Um mal-estar diplomático entre as delegações da Coreia do Sul e do Japão precisou de intervenção do Comitê Olímpico Internacional (COI) na Vila Olímpica em Tóquio. Em um dos prédios onde estão alojados os atletas sul-coreanos foram penduradas faixas e bandeiras que faziam referência à guerra com o país anfitrião entre 1592 e 1598.

Estavam grafados nas bandeiras os dizeres “eu ainda tenho o apoio de 50 milhões de coreanos”. A Guerra Imjin, como ficou conhecida, se originou após uma tentativa do Japão de conquistar a China. Japoneses buscavam usar a península coreana para alcançar seu objetivo, mas a ajuda e liberação do território foram negadas. A situação originou conflitos e invasões que duraram sete anos. A Coreia teve apoio do exército chinês para conter o avanço do rival e conseguiu expulsar a tropa invasora.

Diante da situação embaraçosa, o COI pediu para que a delegação sul-coreana retirasse as bandeiras. O argumento usado foi que sua exibição feria a regra 50 da Carta Olímpica, que impede que mensagens políticas, raciais ou publicitárias estejam inseridas nas instalações dos Jogos Olímpicos.

Em contrapartida, a Coreia do Sul pediu ao Comitê Olímpico que seja proibido o uso de uma bandeira japonesa, por remeter ao passado de conflitos entre as duas nações.

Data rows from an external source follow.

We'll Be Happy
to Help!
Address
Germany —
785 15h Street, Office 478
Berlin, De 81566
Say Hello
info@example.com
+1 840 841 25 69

Conhecido como “Bandeira do Sol Nascente”, o estandarte é utilizado como símbolo da Força Marítima de Autodefesa do Japão. Além do círculo vermelho e fundo branco, a bandeira possui 16 raios de sol e é associada ao imperialismo japonês no Extremo Oriente e aos crimes de guerra cometidos durante a Segunda Guerra Mundial.

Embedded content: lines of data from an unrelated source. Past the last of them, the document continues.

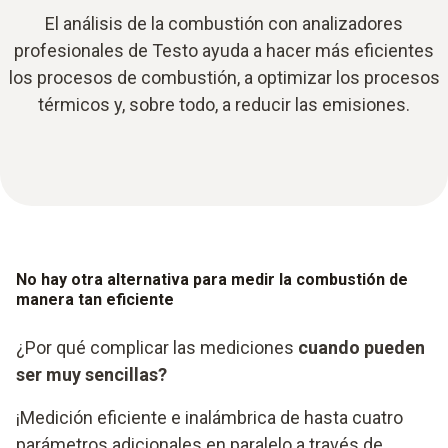
El análisis de la combustión con analizadores
profesionales de Testo ayuda a hacer más eficientes
los procesos de combustión, a optimizar los procesos
térmicos y, sobre todo, a reducir las emisiones.
No hay otra alternativa para medir la combustión de
manera tan eficiente
¿Por qué complicar las mediciones
cuando pueden
ser muy sencillas?
¡Medición eficiente e inalámbrica de hasta cuatro
parámetros adicionales en paralelo a través de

Após viagem a Hiroshima, o presidente do COI, Thomas Bach, reforçou que a Vila Olímpica deve ser um ambiente de boa convivência entre os atletas, sem provocações de quaisquer gêneros. Bach afirmou que todas as medidas foram tomadas.

“Não sei os detalhes, porque quando isso aconteceu ontem eu estava em Hiroshima. Fui informado hoje que as bandeiras foram removidas pela Coreia. Isso aconteceu depois de um pedido do COI, porque nossas regras dizem que a Vila Olímpica é uma das áreas protegidas onde os atletas devem ter uma convivência pacífica, sem qualquer tipo de mensagem desagregadora. Os atletas sabem seus direitos e podem expressar suas opiniões nas redes sociais, zona mista, muitos outros lugares. Há liberdade de expressão. Mas existem áreas protegidas como as cerimônias e a Vila Olímpica, que devem ser preservadas”, explicou.